DIRECTIONS FOR THIS TASK
Would you please copy each line of the listing that mentions "Electric"?

PROVIDED ENTRIES
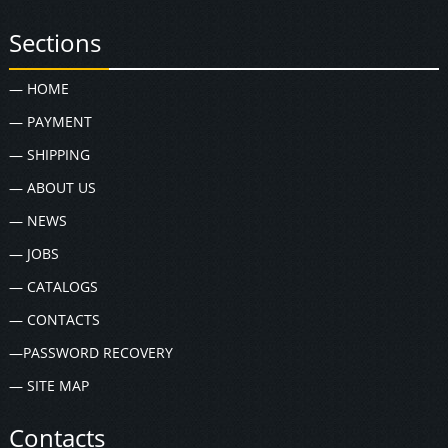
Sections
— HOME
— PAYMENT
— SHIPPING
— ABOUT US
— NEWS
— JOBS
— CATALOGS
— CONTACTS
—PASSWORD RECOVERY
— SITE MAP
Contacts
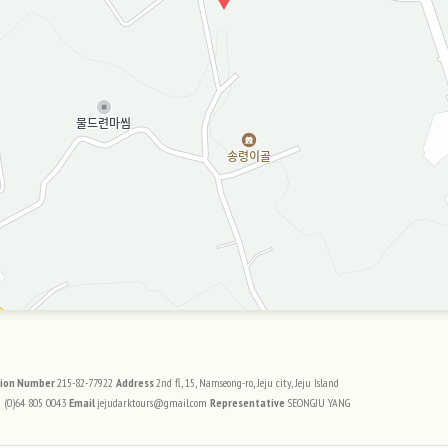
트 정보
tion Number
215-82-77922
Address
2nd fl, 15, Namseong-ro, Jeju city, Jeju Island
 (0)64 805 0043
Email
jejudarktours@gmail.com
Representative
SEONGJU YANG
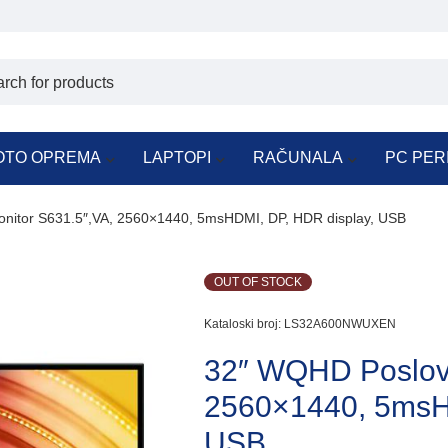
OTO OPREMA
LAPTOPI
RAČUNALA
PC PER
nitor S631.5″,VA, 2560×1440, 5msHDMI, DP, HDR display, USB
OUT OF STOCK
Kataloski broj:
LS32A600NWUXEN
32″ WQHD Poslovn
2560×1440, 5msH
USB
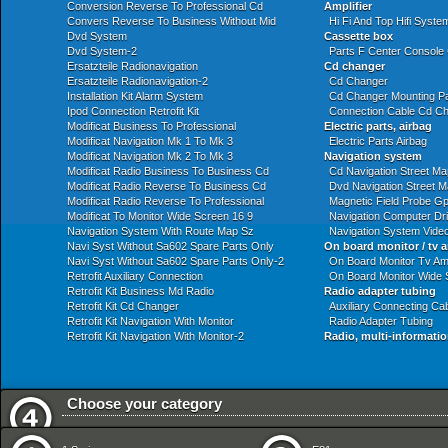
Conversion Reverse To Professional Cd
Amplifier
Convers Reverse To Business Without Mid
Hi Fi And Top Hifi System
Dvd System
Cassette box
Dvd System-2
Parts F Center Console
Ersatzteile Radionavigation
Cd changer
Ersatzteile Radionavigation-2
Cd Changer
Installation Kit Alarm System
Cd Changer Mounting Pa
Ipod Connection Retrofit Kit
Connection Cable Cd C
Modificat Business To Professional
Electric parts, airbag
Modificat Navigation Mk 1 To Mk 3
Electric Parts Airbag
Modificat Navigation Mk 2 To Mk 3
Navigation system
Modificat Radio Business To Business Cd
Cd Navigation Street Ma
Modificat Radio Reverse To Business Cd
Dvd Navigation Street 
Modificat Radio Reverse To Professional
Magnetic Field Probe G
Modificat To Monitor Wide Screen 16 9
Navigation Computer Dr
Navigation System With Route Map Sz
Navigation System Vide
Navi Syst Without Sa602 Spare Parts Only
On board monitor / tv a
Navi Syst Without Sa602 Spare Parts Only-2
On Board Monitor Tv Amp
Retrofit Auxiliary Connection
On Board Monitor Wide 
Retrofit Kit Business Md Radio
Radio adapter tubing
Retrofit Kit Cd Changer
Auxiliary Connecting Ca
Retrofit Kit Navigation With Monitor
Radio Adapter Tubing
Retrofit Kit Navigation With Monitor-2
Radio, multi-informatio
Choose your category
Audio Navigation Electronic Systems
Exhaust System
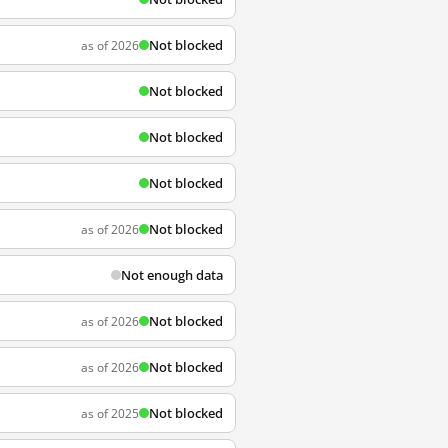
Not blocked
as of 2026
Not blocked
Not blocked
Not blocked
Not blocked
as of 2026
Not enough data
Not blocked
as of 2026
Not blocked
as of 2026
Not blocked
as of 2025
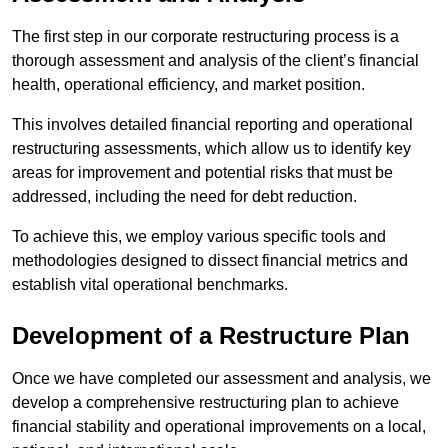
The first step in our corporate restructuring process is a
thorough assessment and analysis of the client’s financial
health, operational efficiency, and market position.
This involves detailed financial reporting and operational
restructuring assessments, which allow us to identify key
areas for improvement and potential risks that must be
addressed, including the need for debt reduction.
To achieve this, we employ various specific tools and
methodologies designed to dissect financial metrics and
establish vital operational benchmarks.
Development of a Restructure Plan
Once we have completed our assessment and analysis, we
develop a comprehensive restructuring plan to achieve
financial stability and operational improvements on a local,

REPLY
Electric parts, airbag
Electric Parts Airbag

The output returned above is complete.